As a 14-year-old, Demi Benjoe lacked self-confidence and undervalued herself. “I was ashamed of myself,” said Benjoe.

“I always wanted not to be seen, you know, always behind the scenes. I really didn’t think I was important.”

But things started to transform for Benjoe when her cousin invited her to take part in the first Aboriginal Youth Entrepreneurship Camp in 2009.

Aboriginal Youth Entrepreneurship Camp is an annual camp for Indigenous youth of Canada in grades ten to twelve. It takes place at the First Nations University of Canada every August.

Now, ten years later, Benjoe says she has changed and attending the camp was the change she needed. “This camp really gave me the confidence,” said Benjoe.

Each year, around 25 youths gather from across Saskatchewan, and a few from other provinces, to listen to Indigenous entrepreneurs, professors and business students encouraging campers to attend university and consider going into the field of business.

“Business ownership and business school training, the indigenous students are underrepresented in those fields,” said business department head and marketing professor, Richard Missens. “We wanted to present entrepreneurship and business management to students as an opportunity to help grow the number of young people entering into these fields and disciplines.”

In the ten years since it started, the camp has remained true to its three main objectives: to encourage Indigenous youths to attend a post-secondary institution after finishing high school, to inspire Indigenous youth to consider a career in the business field and to recruit Indigenous youths to attend the First Nations University of Canada.

In the week long camp, students attend university classes, lectures and workshops by business professors and experience campus life and food.

“We want to expose them to the university life. Sort of a University 101,” said Missens, adding that usually half the students who attend the camp go on to attend a post-secondary institution.

“I hope all these kids go to university and get an university degree. That would open so many doors for them and will change their lives forever,” said Missens.

Benjoe attended the camp three years in a row before attending FNUniv and finishing a degree in Health Studies.

“Speaking about it makes me emotional but it gave me something to look forward to in the summer because I knew I would be around amazing and inspiring people.”

One of the activities that students do in the camp is coming up with business ideas and presenting them to the rest of the group. The business idea that Benjoe presented to her group ten years ago is the business she is bringing to life today—which incorporates her camp experience and her degree in health studies.

“A lot of Indigenous communities in Saskatchewan don’t have access to healthy, quality foods,” said Benjoe. “I want to get a food truck business and travel to those communities during events and provide them quality, affordable, healthy foods.”

Benjoe says she is done writing up her business plan and now she is planning to apply for a loan to take her business to the next level. Her goal is to have the food truck in operation by next summer.
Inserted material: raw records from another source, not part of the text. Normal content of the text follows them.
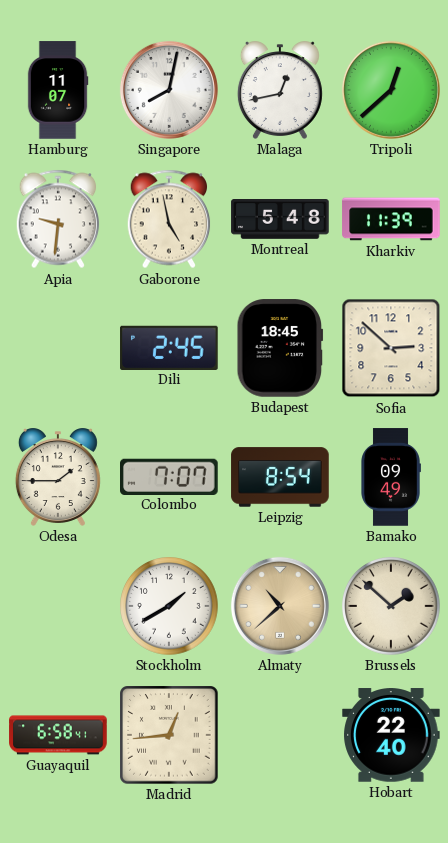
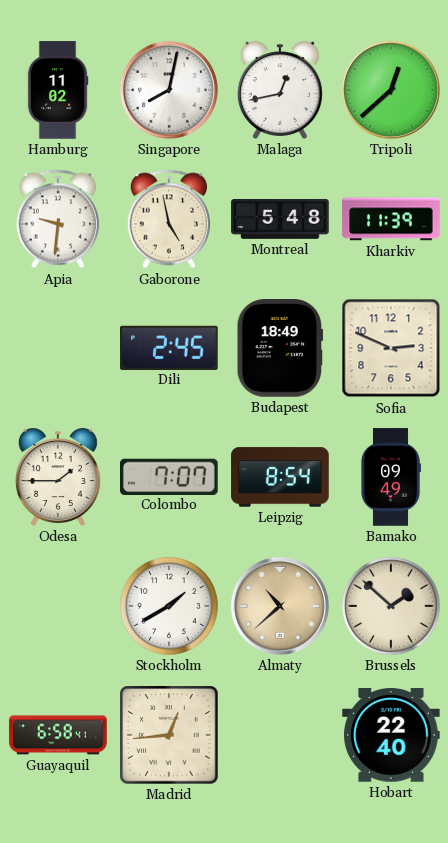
Hamburg: 11:07 -> 11:02
Budapest: 18:45 -> 18:49
Sofia: 2:52 -> 2:49
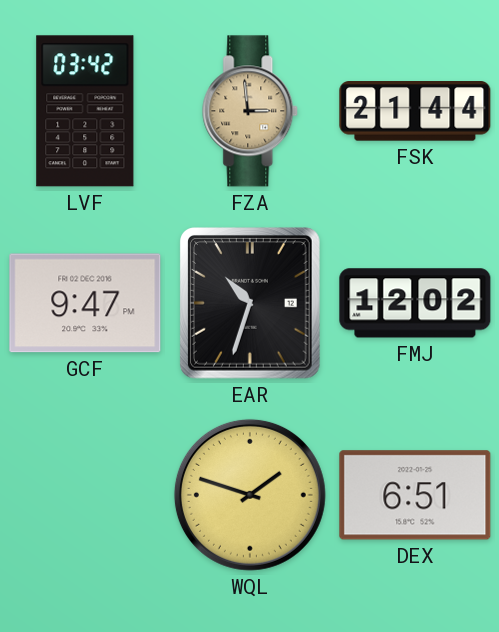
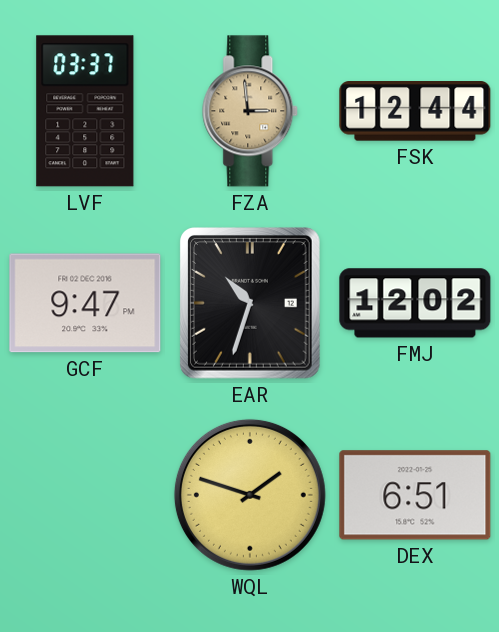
LVF: 03:42 -> 03:37
FSK: 21:44 -> 12:44
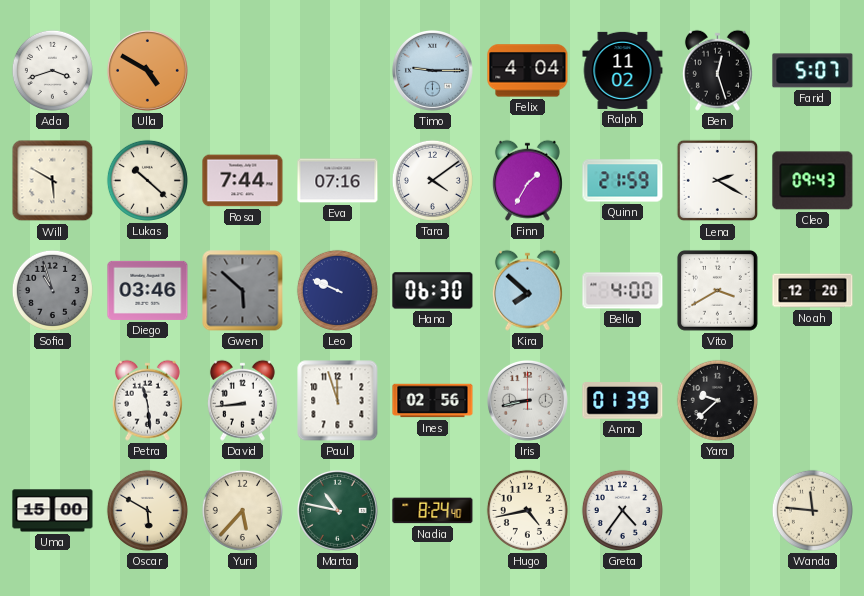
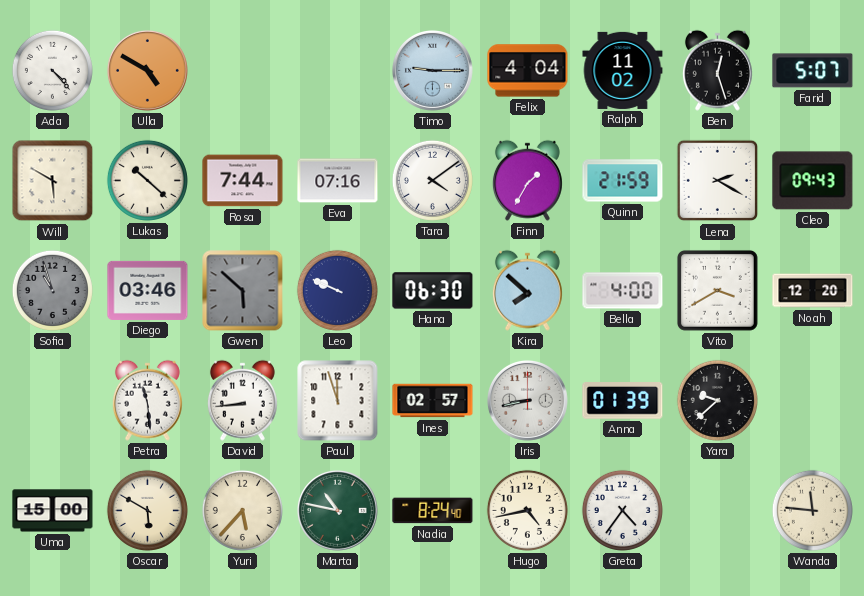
Ada: 3:42 -> 4:23
Ines: 02:56 -> 02:57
“If it wasn’t for this camp, I don’t think I would have thought about the food truck idea,” said Benjoe.

“I had a lot of self-worth and self-value issues,” said Benjoe. “But coming to this camp at the First Nation University and sitting among so many successful Indigenous leaders, other campers, and inspiring Indigenous professors just gave me that uplifting feeling that my life is meaningful. It made me feel proud of where I came from.”